Banjo’s super easy, it turns out, if you know three basic shapes to hold your hands in to make a chord, and then you can do little sets of chords per song with those three shapes, and in basically any starting position, you can make chords that have the same relationship to one another by following the same progression of shapes. (I think that was his point, but it turns out you have to know the exceptions by memorization, and well, it’s not that simple, but it’s almost that simple and it’s a good starting point to learn to be comfortable with it, anyway.)

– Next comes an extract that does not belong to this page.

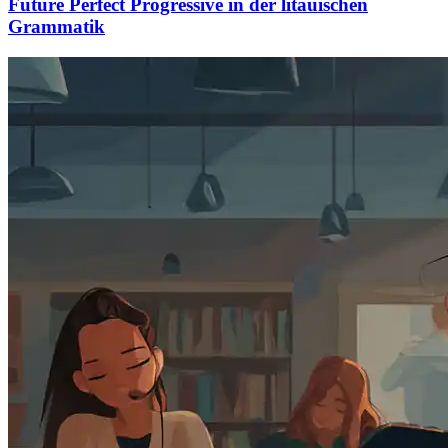
Future Perfect Progressive in der litauischen
Grammatik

So he was trying to think of examples to show us how songs go. Because the ones we already know mostly all go 1, 4, 5, 1 (the numerals being the root of the chord, on the first note of the octave and so on, easier to hear than explain, though I’m not sure I got that progression right, I just know what shape it is). So he was playing us examples, and couldn’t think of one that modulated to a minor even though it’s incredibly common, and suddenly his eyes lit up and he said, “the one about the secret chord!” and I was like “the first, the fifth, the minor fall and the major lift?” and he was like bingo, and then showed us how to play about half of Hallelujah on the banjo, and Dude does not know the song somehow and was baffled. But, it turns out, you know, Leonard Cohen was pretty knowledgeable about music theory and in fact did write a pretty good exemplar of a good chord progression for banjo-teaching theory.
So I’m probably going to teach myself the rest of that song and I promise not to Pentatonix it.
Also it is several years until I’ll be able to master the picking part of Blackberry Blossom but I know the chords to it too, because it has almost all of them, it turns out. LOL.